Archive for December, 2009

In Copenhagen

December 19, 2009

I followed a link from the PowerLine blog to an article by Roger L. Simon, a self-described “Hollywood apostate”, who had an “ah hah!” moment in Copenhagen:

On the last day of COP 15, staring at a Jumbotron where Hugo Chavez was addressing the conference, something was nagging at me besides the obvious (that half the audience was enthusiastically applauding a maniac). I was trying to figure out what it was about the conference that so perplexed and disturbed. And then, before the Caudillo had concluded his tedious remarks and long before the “meaningful deal” between the world leaders was announced, I realized what it was. We had returned to the Middle Ages.

A high tech Middle Ages, of course, but still the Middle Ages. Forget the Renaissance, forget the Enlightenment, forget Spinoza, Locke, Galileo and everybody else, we had returned to our roots as gullible and idiotic human beings, as willing to believe in the primacy of anthropogenic global warming as we would in the sighting of the Madonna at a river crossing twelve kilometers south of Sienna in 1340.

I think the man is on to something– I’ve kind of had the same feeling.  And Catholics are supposed to like apparitions of the Madonna, aren’t we?  But some visions I can’t believe; though I hate to disagree with friends who do.

Here is Simon’s piece, if you want to read the whole thing. His rather short “interview” with Congressman Rangel is a nice touch.

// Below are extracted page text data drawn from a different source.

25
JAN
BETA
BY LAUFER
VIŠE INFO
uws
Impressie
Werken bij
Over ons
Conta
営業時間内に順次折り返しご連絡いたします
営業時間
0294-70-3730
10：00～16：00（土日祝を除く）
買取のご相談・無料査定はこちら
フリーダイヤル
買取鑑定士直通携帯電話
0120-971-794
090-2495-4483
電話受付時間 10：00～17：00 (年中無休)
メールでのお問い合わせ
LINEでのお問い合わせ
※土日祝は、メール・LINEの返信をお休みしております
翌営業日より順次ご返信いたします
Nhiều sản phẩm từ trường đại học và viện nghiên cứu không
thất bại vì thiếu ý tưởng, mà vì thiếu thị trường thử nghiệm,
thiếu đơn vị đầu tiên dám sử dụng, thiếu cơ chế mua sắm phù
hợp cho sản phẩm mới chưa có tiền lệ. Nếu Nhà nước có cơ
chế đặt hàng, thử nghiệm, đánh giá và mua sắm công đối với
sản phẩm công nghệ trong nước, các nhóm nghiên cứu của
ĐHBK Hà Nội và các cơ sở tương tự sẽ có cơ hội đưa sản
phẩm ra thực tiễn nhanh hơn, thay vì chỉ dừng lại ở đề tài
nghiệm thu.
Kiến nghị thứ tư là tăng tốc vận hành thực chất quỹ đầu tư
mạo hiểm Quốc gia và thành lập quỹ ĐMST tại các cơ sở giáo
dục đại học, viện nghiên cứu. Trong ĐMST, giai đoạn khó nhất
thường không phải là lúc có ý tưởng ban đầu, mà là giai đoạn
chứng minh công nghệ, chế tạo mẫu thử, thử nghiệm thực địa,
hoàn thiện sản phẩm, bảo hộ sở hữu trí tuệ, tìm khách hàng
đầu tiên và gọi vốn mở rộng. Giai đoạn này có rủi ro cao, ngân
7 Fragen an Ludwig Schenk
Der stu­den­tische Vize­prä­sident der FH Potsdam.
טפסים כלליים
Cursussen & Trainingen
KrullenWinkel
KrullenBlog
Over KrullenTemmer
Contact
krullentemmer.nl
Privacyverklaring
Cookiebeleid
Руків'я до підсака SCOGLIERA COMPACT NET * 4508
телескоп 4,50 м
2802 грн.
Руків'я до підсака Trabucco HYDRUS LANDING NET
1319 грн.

Further considerations (Dec. 19th):  It’s easy to look down on the Middle Ages as Roger Simon does (and I was going along with him).  But actually, the church (even then) would say that such matters as apparitions of the Virgin were just private revelations– you could be a good Catholic without accepting them.  But now:  can you be a good modern citizen if you doubt that global warming (to the extent it has occurred) is primarily man-made?  In the view of the mainstream media and most world “leaders”, the answer seems to be NO.


Only 14 days?

December 7, 2009

According to Britain’s Guardian, they’re joining 55 of their cohorts in an effort to save us from ourselves.  The headline:   “Copenhagen Climate Change Conference:  ‘Fourteen days to seal history’s judgment on this generation’ “.  The subheader:   “This editorial calling for action from world leaders on climate change is published today by 56 newspapers around the world in 20 languages”

But don’t read anything from this, it might turn you into a denier!  And then the great newspaper effort might be in vain, and the world would not get saved.

Patrick Kavanagh’s Football Career

December 7, 2009

After today I’m going to drop the subject of Irish athletics for a while (but will return to it eventually, I hope).  But I can’t leave out this (from “God and the Referees:  Unforgettable GAA Quotations”).

Patrick Kavanagh (1913-1967) was considered the greatest Irish poet after Yeats—at least until Seamus Heaney came along.  And the poets of Heaney’s generation generally acknowledge their debt to Kavanagh.

Kavanagh was from a little place called Inishkeen in County Monaghan; and he did play football  (very briefly!) for his home parish.

From the book (the professor is Augustine Martin):

“Why do you refuse to talk about Kavanagh?  Is he not the man who put your village on the map?”  One of the wise men lifted his head looked the professor in the eye and said, “Kavanagh cost us a county final.”

The village of Inishkeen was a couple of points ahead of Latton in the 1930 county final when Patrick Kavanagh, the keeper, seeing the ball at the other end of the field, sauntered over to the sideline to buy a bottle of orange.  By the time he made it back, the ball was in the net and the game was lost.  Later Kavanagh would claim, though possibly apocryphally, that he had wandered off to buy an ice cream.